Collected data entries
● ● ● ● ●

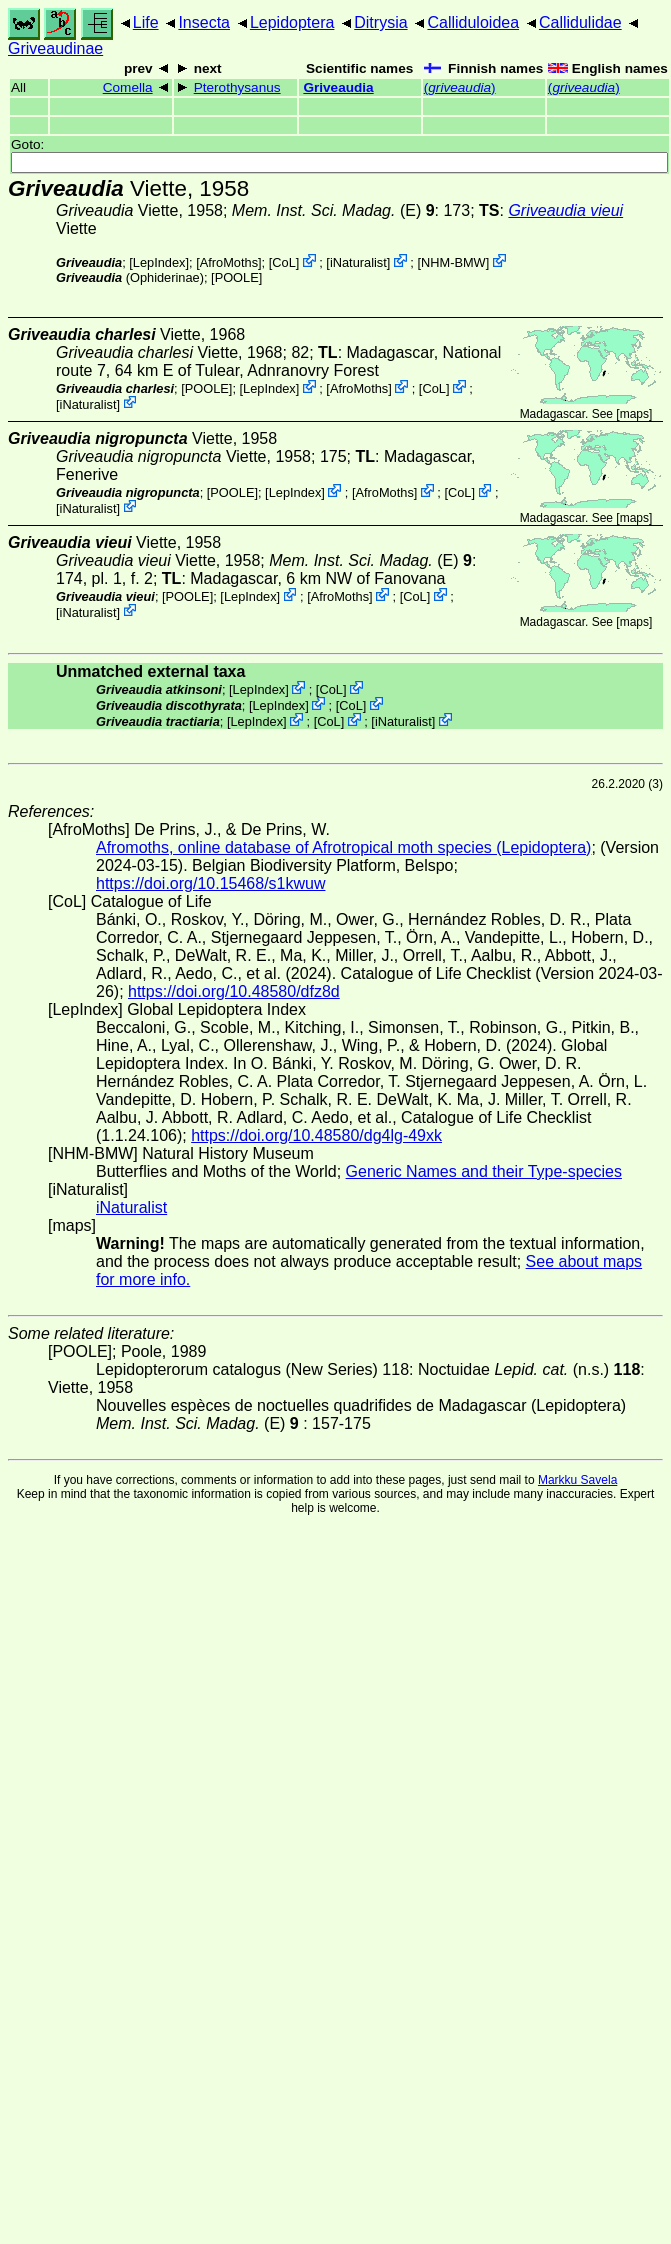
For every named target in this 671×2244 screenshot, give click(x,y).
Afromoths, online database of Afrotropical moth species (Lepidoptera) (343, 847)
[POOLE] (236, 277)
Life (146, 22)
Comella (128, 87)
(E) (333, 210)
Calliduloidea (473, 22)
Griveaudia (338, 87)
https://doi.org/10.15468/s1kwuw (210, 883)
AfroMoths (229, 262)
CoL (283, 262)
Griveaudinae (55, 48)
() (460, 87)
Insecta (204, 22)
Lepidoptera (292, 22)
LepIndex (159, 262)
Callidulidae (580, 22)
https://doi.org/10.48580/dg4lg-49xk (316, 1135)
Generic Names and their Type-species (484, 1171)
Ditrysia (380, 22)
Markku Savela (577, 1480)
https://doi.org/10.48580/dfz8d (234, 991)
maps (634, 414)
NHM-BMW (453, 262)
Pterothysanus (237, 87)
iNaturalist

● ● ● ● ●

Exercise brief >> The entries above should be reproduced exactly, without their pictures.

Result of this task >>
For every named target in this 671×2244 screenshot, give click(x,y).
Afromoths, online database of Afrotropical moth species (Lepidoptera) (343, 847)
[POOLE] (236, 277)
Life (146, 22)
Comella (128, 87)
(E) (333, 210)
Calliduloidea (473, 22)
Griveaudia (338, 87)
https://doi.org/10.15468/s1kwuw (210, 883)
AfroMoths (229, 262)
CoL (283, 262)
Griveaudinae (55, 48)
() (460, 87)
Insecta (204, 22)
Lepidoptera (292, 22)
LepIndex (159, 262)
Callidulidae (580, 22)
https://doi.org/10.48580/dg4lg-49xk (316, 1135)
Generic Names and their Type-species (484, 1171)
Ditrysia (380, 22)
Markku Savela (577, 1480)
https://doi.org/10.48580/dfz8d (234, 991)
maps (634, 414)
NHM-BMW (453, 262)
Pterothysanus (237, 87)
iNaturalist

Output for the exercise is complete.